═══ Supplied material ═══

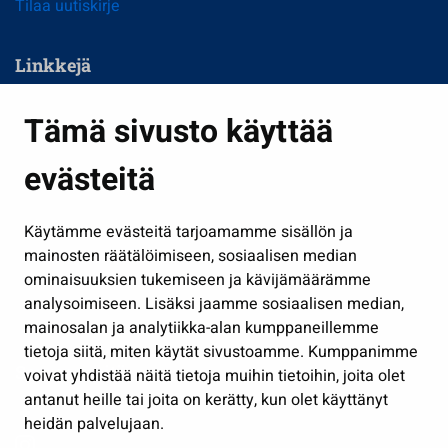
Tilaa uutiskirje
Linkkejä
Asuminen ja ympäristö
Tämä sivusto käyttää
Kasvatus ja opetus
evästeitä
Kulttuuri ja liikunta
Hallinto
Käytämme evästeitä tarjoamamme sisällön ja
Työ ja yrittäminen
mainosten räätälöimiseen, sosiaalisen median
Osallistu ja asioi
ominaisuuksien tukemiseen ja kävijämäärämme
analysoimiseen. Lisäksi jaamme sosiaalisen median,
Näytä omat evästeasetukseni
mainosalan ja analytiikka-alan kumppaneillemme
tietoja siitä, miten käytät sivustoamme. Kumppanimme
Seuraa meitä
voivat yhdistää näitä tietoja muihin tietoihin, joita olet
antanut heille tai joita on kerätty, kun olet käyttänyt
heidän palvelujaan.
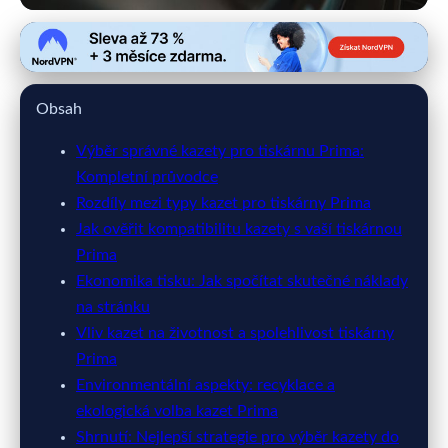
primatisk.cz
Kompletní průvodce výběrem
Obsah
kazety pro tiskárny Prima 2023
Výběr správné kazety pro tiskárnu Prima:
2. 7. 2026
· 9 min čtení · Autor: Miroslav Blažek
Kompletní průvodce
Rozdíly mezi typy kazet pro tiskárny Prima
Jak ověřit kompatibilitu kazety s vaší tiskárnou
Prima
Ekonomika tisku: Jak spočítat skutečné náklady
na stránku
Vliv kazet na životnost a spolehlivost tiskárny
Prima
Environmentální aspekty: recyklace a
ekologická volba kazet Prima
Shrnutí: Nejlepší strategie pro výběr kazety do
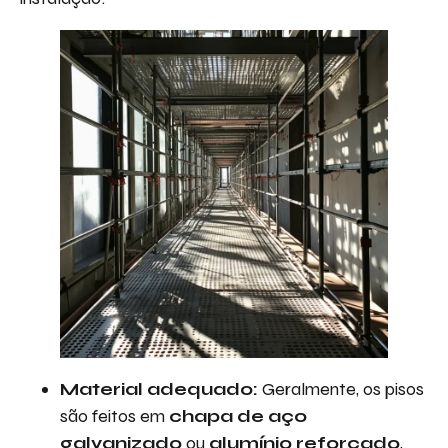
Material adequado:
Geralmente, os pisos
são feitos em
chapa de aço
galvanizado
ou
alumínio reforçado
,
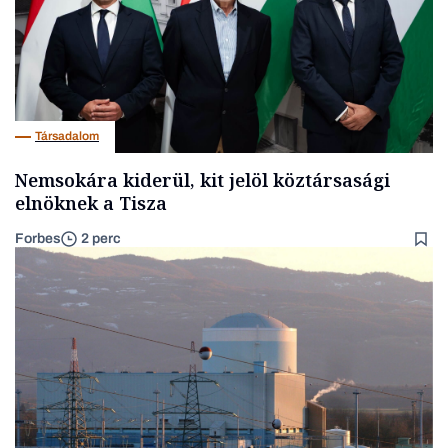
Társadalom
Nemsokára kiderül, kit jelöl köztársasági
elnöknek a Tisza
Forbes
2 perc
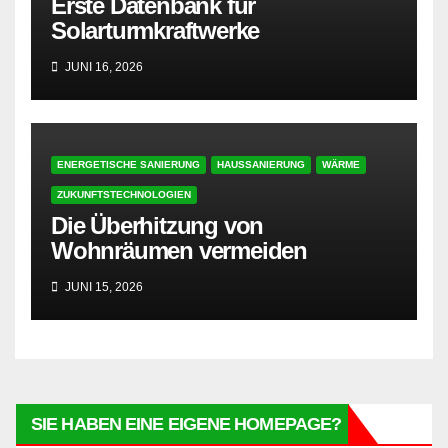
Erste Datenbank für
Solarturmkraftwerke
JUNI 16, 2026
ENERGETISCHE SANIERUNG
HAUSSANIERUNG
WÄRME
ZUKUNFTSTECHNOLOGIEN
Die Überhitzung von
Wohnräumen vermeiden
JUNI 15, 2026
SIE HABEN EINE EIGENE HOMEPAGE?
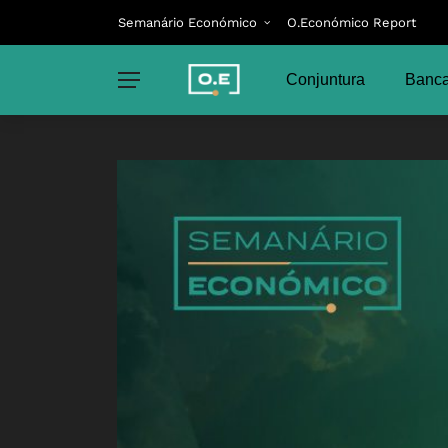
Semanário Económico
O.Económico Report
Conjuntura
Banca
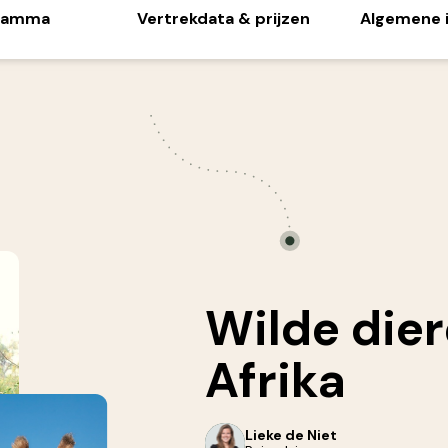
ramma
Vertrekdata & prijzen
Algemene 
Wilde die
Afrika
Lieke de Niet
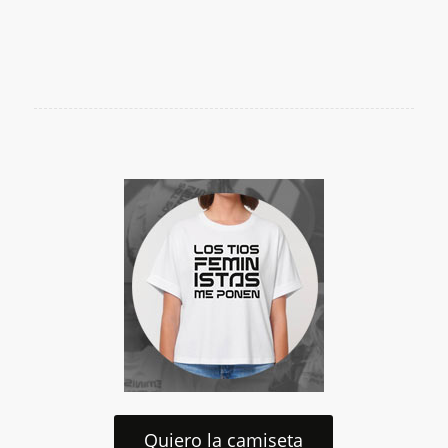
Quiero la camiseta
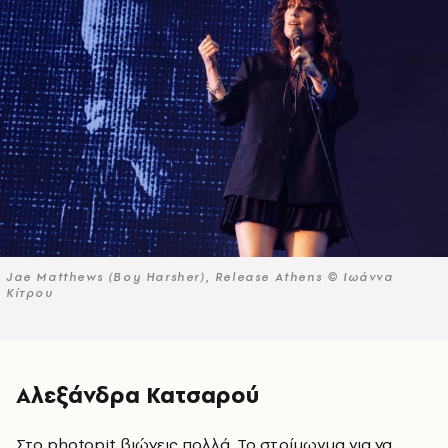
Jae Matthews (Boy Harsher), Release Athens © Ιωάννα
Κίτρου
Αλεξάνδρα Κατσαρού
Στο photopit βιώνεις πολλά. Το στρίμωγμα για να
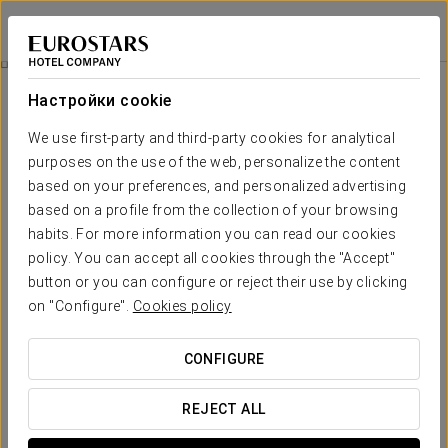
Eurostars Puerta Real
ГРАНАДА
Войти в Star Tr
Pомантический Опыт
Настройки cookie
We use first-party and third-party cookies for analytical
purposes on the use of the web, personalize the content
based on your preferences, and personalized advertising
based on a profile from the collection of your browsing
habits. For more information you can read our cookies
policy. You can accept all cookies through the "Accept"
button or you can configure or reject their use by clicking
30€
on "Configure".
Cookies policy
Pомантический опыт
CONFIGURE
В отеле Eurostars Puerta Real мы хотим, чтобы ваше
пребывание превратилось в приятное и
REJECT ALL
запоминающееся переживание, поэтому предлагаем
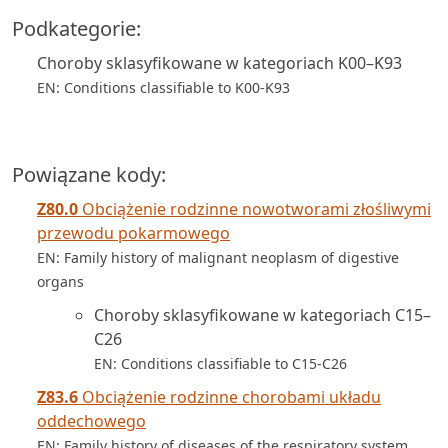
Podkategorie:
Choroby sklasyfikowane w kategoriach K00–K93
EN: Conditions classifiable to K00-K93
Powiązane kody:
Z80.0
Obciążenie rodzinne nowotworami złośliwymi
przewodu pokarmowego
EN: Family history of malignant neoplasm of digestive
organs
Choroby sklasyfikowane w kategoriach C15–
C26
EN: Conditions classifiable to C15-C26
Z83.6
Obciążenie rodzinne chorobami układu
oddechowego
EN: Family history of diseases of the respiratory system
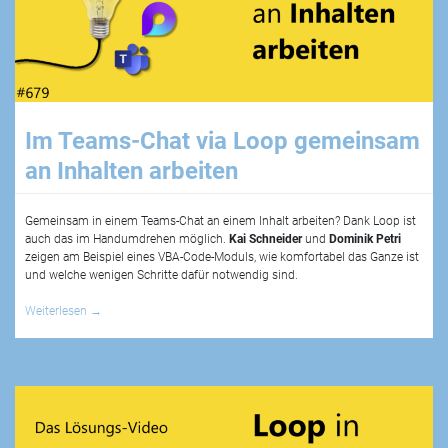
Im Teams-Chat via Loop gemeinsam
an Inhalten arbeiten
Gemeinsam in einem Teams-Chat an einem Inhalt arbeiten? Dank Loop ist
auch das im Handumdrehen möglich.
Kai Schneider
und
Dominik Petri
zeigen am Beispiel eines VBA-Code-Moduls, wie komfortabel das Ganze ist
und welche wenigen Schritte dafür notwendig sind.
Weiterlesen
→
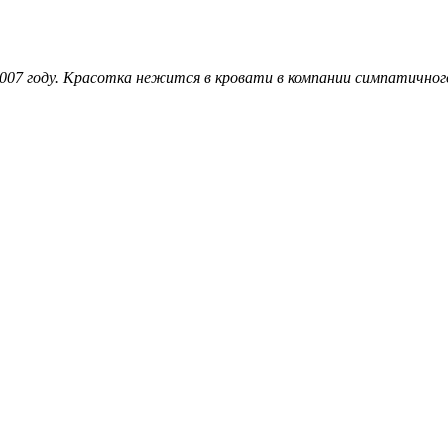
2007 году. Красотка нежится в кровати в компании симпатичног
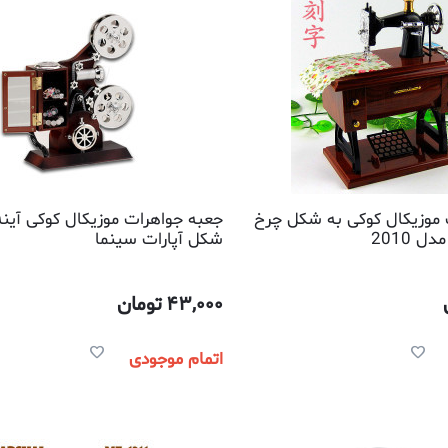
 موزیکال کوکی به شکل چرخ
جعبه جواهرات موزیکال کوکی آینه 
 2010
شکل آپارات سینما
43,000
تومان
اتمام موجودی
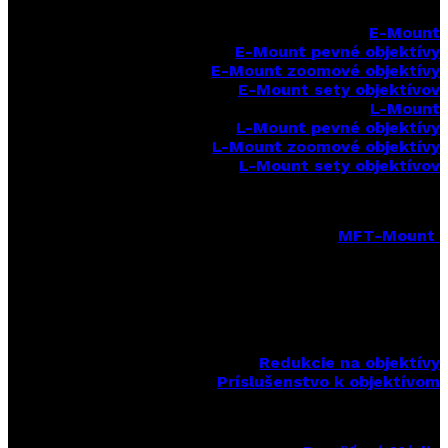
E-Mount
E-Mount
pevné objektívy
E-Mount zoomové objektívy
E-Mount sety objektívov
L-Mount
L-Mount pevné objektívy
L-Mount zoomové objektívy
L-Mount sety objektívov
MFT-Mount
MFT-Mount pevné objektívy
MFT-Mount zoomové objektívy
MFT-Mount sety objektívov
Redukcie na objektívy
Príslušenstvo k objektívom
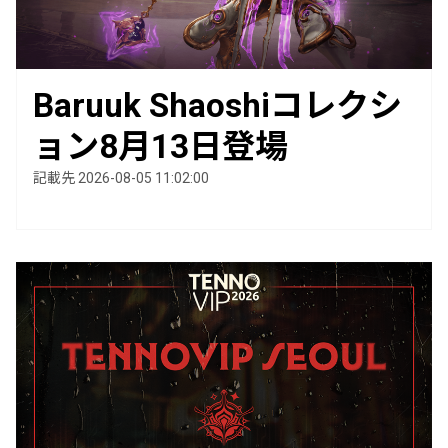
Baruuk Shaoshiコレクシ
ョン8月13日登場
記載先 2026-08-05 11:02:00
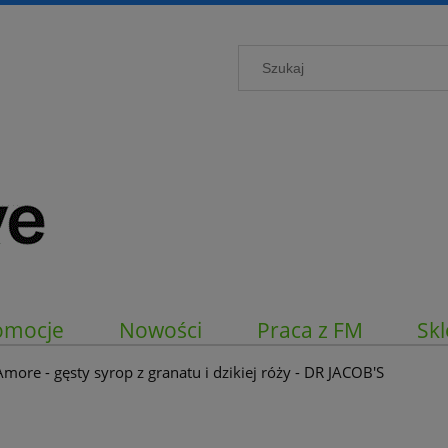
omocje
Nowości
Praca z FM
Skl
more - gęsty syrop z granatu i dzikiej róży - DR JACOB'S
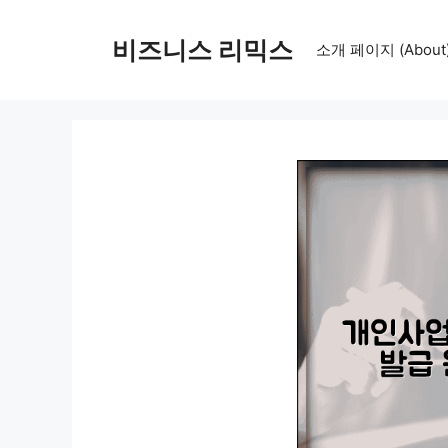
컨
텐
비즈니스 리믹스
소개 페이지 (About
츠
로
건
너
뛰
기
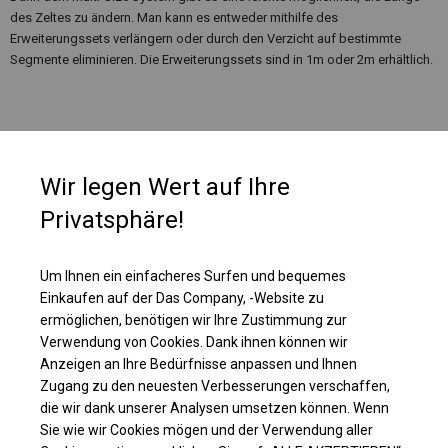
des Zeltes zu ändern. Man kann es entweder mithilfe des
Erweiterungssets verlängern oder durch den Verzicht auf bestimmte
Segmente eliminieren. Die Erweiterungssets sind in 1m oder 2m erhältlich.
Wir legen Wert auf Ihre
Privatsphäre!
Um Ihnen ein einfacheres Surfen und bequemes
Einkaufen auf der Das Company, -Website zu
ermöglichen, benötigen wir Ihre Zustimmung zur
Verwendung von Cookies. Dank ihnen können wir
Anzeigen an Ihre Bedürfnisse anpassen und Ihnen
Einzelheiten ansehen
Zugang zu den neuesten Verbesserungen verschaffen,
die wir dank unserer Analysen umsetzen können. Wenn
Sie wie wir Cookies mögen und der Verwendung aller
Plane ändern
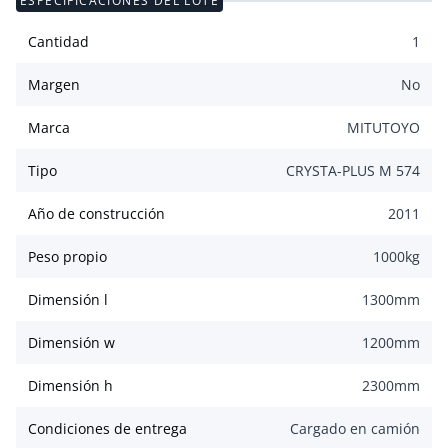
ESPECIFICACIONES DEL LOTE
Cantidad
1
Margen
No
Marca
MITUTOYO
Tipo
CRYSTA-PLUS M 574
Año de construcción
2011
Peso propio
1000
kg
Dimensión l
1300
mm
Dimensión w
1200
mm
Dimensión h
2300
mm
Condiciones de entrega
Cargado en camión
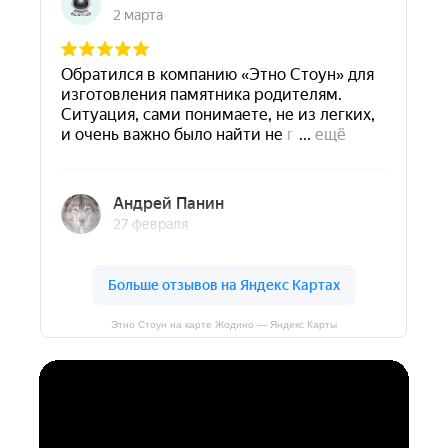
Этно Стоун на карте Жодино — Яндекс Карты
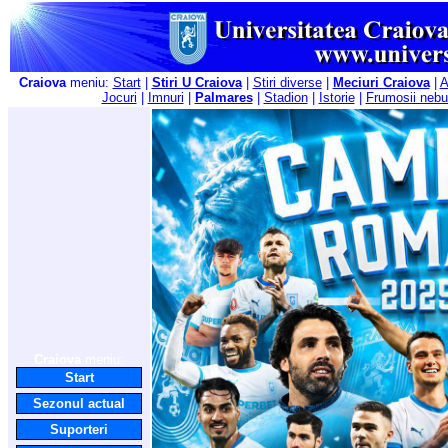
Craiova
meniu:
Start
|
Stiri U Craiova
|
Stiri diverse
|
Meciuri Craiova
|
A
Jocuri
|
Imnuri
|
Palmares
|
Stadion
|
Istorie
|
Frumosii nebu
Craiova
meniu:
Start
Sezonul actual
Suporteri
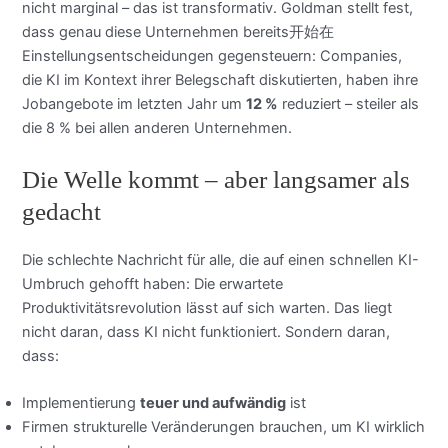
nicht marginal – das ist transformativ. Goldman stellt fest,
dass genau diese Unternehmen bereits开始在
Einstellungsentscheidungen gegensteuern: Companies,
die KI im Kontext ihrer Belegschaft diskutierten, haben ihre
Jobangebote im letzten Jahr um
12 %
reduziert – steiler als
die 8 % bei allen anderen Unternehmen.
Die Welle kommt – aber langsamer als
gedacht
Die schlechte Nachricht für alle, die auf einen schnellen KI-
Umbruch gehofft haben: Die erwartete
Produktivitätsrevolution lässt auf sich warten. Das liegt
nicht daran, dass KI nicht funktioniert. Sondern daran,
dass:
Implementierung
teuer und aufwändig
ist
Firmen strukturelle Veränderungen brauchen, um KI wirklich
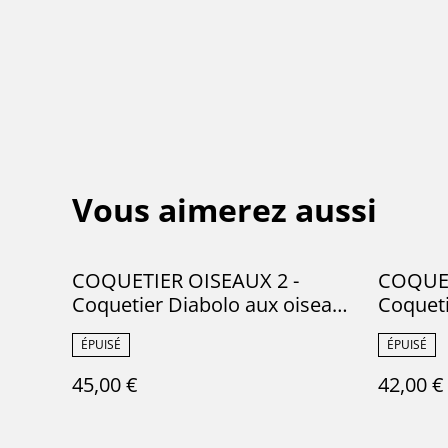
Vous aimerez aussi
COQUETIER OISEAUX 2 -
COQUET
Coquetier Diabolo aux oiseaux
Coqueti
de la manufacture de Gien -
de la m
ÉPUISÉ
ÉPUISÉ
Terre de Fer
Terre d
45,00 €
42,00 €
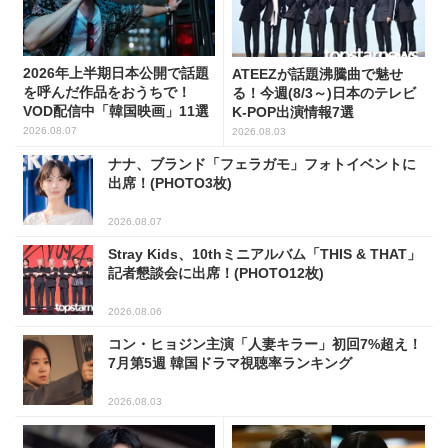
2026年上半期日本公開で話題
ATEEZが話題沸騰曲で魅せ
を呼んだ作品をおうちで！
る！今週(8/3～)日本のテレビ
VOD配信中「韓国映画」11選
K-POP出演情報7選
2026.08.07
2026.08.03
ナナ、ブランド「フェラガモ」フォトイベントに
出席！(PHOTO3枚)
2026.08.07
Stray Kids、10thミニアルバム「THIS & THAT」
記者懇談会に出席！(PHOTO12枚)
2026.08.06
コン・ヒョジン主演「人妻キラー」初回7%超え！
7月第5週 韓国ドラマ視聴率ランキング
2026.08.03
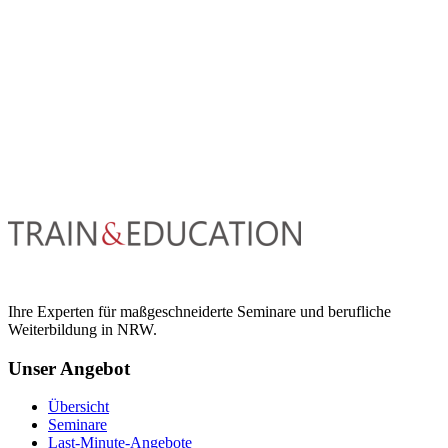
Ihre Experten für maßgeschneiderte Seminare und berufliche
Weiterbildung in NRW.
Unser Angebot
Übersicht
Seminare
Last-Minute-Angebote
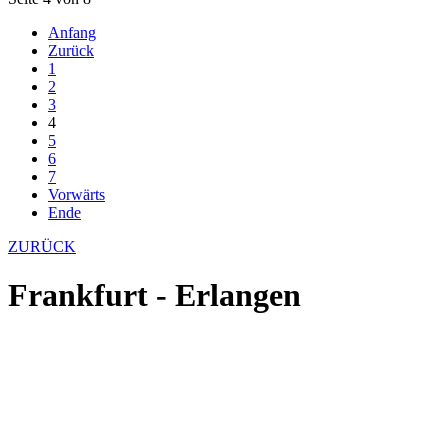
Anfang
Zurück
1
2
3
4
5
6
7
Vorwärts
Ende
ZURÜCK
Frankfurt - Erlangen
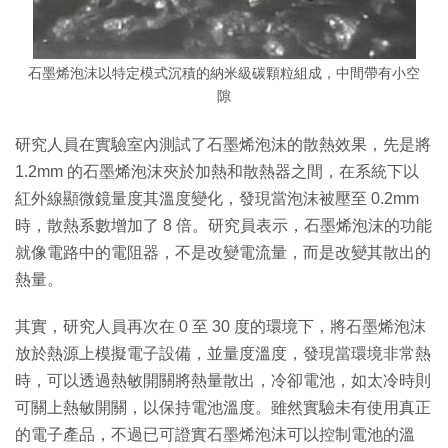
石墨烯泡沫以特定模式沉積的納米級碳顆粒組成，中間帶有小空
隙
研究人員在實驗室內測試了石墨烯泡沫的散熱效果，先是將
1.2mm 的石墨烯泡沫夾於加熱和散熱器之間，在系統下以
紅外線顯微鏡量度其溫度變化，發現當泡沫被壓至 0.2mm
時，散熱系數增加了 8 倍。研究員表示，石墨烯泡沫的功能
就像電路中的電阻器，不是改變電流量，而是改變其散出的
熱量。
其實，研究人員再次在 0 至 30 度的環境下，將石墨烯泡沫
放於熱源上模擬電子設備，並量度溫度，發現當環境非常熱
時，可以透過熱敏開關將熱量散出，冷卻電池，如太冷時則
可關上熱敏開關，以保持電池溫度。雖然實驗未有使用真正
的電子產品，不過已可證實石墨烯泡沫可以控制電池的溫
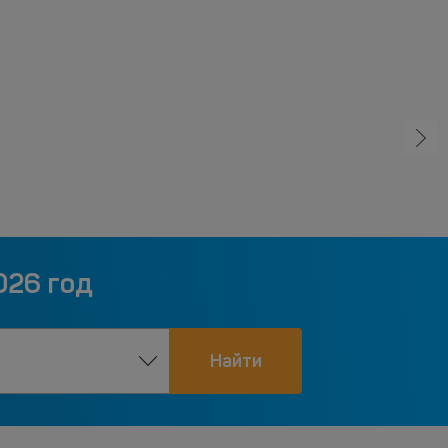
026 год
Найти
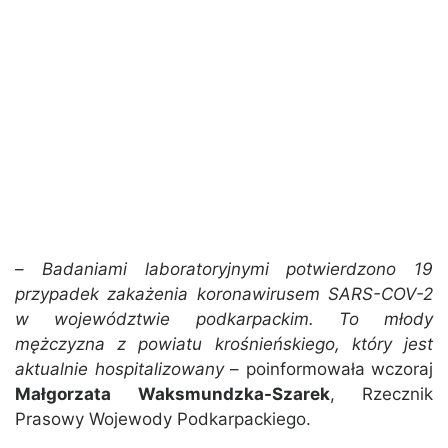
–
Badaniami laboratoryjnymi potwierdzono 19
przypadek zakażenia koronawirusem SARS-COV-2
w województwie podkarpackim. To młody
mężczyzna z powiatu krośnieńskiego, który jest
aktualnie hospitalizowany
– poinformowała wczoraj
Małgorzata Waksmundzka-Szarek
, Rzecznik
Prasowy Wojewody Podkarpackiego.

═══

_Task goal_.
Please, from the entries above, set down exactly the lines from the one containing "Войти в Star Tr" through the one containing "habits. For more", and only those.

_Result of the exercise_.
Войти в Star Tr
Pомантический Опыт
Настройки cookie
We use first-party and third-party cookies for analytical
purposes on the use of the web, personalize the content
based on your preferences, and personalized advertising
based on a profile from the collection of your browsing
habits. For more information you can read our cookies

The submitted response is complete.